Customize filebeat connections

Hello,

We have been given a logstash endpoint, which goes against 2 replicas running on an infra of k8s. What we see is that there is no control of the logstash pod to which we connect, and that many times our clients end up in the same pod decreasing the throughput by half, since we see that the sessions that open the filebeats are constantly open until they have nothing to send.

Does the filebeat have any configuration options for the connection against the logstash to close and open every X seconds, every X events, or every X bytes?

I have also tried to increase the number of connections from each client, adding in the output of logstash "worker: 2" but I see that it does not work either.

Our filebeat config:

filebeat.inputs:
- type: filestream
  id: XXXXXXXXXXXXXX
  enabled: true
  harvester_limit: 4000
  paths:
    - XXXXXXX*.csv
  prospector.scanner.exclude_files: ['\.gz$']
  prospector.scanner.check_interval: 60s
  close.reader.on_eof: true
  ignore_older: 48h
  clean_inactive: 49h

output.logstash:
  hosts: ["XXXXXXX:XXXX"]
  ssl.certificate_authorities: ["/etc/filebeat/ca.crt"]
  worker: 2

Greetings and thanks in advance

What are you putting in the hosts? The two replicas or an entry point in your k8s infra?

An entrypoint. It is a loadbalancer VIP, that balance between all the workers.

This is the other point i am testing, set the fqdns of the 2 pods as:
my-pod-0.my-svc.my-namespace.svc.cluster.local
my-pod-1.my-svc.my-namespace.svc.cluster.local

And this fqdn resolve as the loadbalancer VIP.

But i also would like to know if at filebeat level i am able to set the number of connections and limit the time these connections are open.

Regards

I read about some issues in the past where it was need to point directly to the pods running logstash, not an entrypoint, to achieve a better load balancing, but I could not find the post about it.

If I'm not wrong you limit the number of connection with the worker setting, since you have worker: 2, it will have two workers connecting to your logstash endpoint.

To limit the time you may need to use the ttl setting, since you are behind a load balancer.

Connections from beats to logstash are sticky, so if you have a load balancer in front of logstash, this can lead to uneven balancing.

You may try to use the ttl setting (and also need to disable pipelining as explained in the documentation).

Many thanks,

As you said, i had to set "pipelining: 0", but also "loadbalance: true". The guide reference says loadbalance is true by default, but it seems that is not true, i have had to set "loadbalance: true" in the config to work. But with this config:

output.logstash:
  hosts: ["XXX.XXX.XXX.XXX:XXX"]
  ssl.certificate_authorities: ["/etc/filebeat/ca.crt"]
  worker: 2
  pipelining: 0
  loadbalance: true
  ttl: 1m

I get filebeat to open 2 sessions and renew them every minute. With this config i get a better balance between the 2 pods.

I have yet to test if I can specify the pod to connect to through its fqdn. If I manage to do so, I will share it here.

Regards

This is true if you have more than one hosts defined in the hosts setting, if you just have one the load balance is not done by filebeat, but by your ingress.

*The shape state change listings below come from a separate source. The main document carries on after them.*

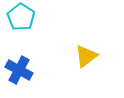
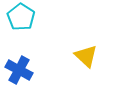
yellow triangle: rotated 40 degrees counterclockwise
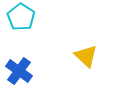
blue cross: moved 1 px down; rotated 8 degrees clockwise
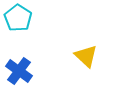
cyan pentagon: moved 3 px left, 1 px down
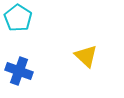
blue cross: rotated 16 degrees counterclockwise
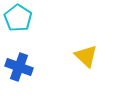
blue cross: moved 4 px up
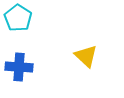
blue cross: rotated 16 degrees counterclockwise
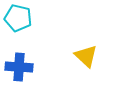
cyan pentagon: rotated 20 degrees counterclockwise
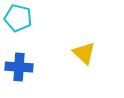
yellow triangle: moved 2 px left, 3 px up
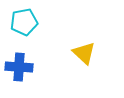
cyan pentagon: moved 6 px right, 4 px down; rotated 24 degrees counterclockwise
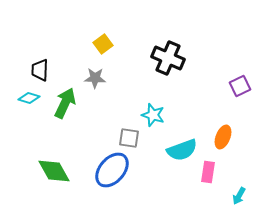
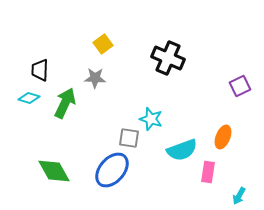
cyan star: moved 2 px left, 4 px down
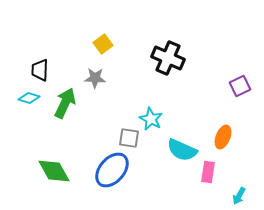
cyan star: rotated 10 degrees clockwise
cyan semicircle: rotated 44 degrees clockwise
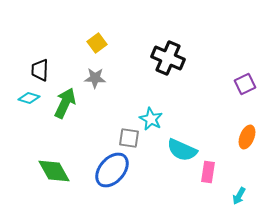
yellow square: moved 6 px left, 1 px up
purple square: moved 5 px right, 2 px up
orange ellipse: moved 24 px right
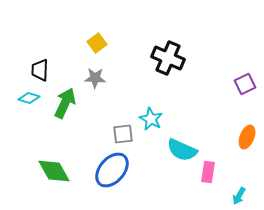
gray square: moved 6 px left, 4 px up; rotated 15 degrees counterclockwise
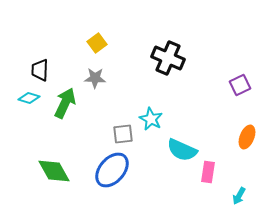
purple square: moved 5 px left, 1 px down
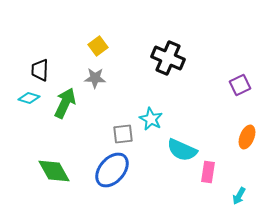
yellow square: moved 1 px right, 3 px down
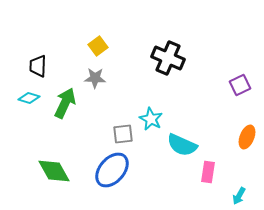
black trapezoid: moved 2 px left, 4 px up
cyan semicircle: moved 5 px up
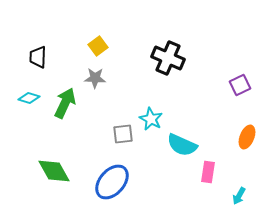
black trapezoid: moved 9 px up
blue ellipse: moved 12 px down
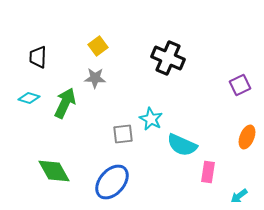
cyan arrow: rotated 24 degrees clockwise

Just setting pipelining: 0 didn't work?

With one host as i have, with only pipelining: 0, it didn't work. Then, adding "loadbalance: true", it started to work as expected.

Finally I have not been able to connect to a specific pod, I understand because my service is not headless. But I managed to control the session balancing with this configuration in the k8s service:
externalTrafficPolicy: Local

With this configuration you can control from the loadbalancer the sessions to each worker/pod. Specifically I have configured a least_connections type balancing so that all pods have the same number of sessions.

Thanks for your help, because with these configurations I can say that I have managed to have a balanced flow.

Regards

It seems like you're facing connection issues with Logstash and are looking for ways to optimize Filebeat. To address the connection problem, you may want to consider adjusting the loadbalance option in your Filebeat configuration. Additionally, you can explore using the timeout setting to manage connections more effectively. Keep in mind that tuning these parameters may require some experimentation to find the best configuration for your specific use case. Best of luck with your optimization efforts! :+1: AC Football Cases

This topic was automatically closed 28 days after the last reply. New replies are no longer allowed.